A robot, dubbed Sprockit, wandered around the exhibit hall, providing entertainment to visitors and supplying directions to a variety of the more serious presentations. Paul Monday is an engineer at Lockheed Martin who helps develop such systems. "When you turn your head, the view updates, too," said Martin. "So it is a smooth view and it feels like you are looking at that world in Afghanistan."
Monday suggests the military could use this in medical testing: to discover physical risks before a soldier is deployed to the much more severe, real terrain.
For 26-year-old Chris Spence, who grew up with video games, such products are delightful. "Of course, there is work involved, but a platform like this makes it a lot of fun," he said.
The Lockheed Martin system demonstrator suggests that such as program is adaptable to a variety of training situations.
Still, these types of virtual reality programs go beyond training, Pacale Rondot of Lockheed Martin's Human Immersive Lab explained. "You see behind me this model who is driving an avatar in the virtual world," said Rondot. "It is performing a task to validate maintenance of the aircraft."
She says this system also helps engineers check for faulty designs prior to building an aircraft. "We are reducing the overall cost of our product by making sure we are doing things right, right at the beginning, before we start cutting any metal," she said.
Not everything on display was digital.
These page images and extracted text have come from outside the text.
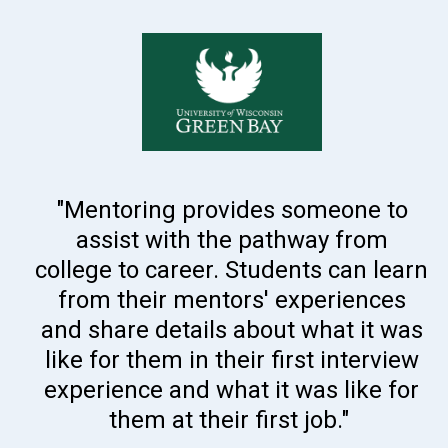
"Mentoring provides someone to
assist with the pathway from
college to career. Students can learn
from their mentors' experiences
and share details about what it was
like for them in their first interview
experience and what it was like for
them at their first job."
An exoskeleton, called HULC, allows a person to carry supplies heavier than 100 kilograms without straining.
Rick Hieb, a former astronaut who is now a Lockheed Martin vice president, explains how the device operates.
"It is an exoskeleton, powered," said Hieb. "It has a battery system in the back, motors and hydraulics, and it actually senses his motions and then tries to predict and help."
NASA's hopeful aims for the coming decades include the use of big rockets to transport people to an asteroid, something NexTech attendees could simulate in the cockpit of a simulated spacecraft.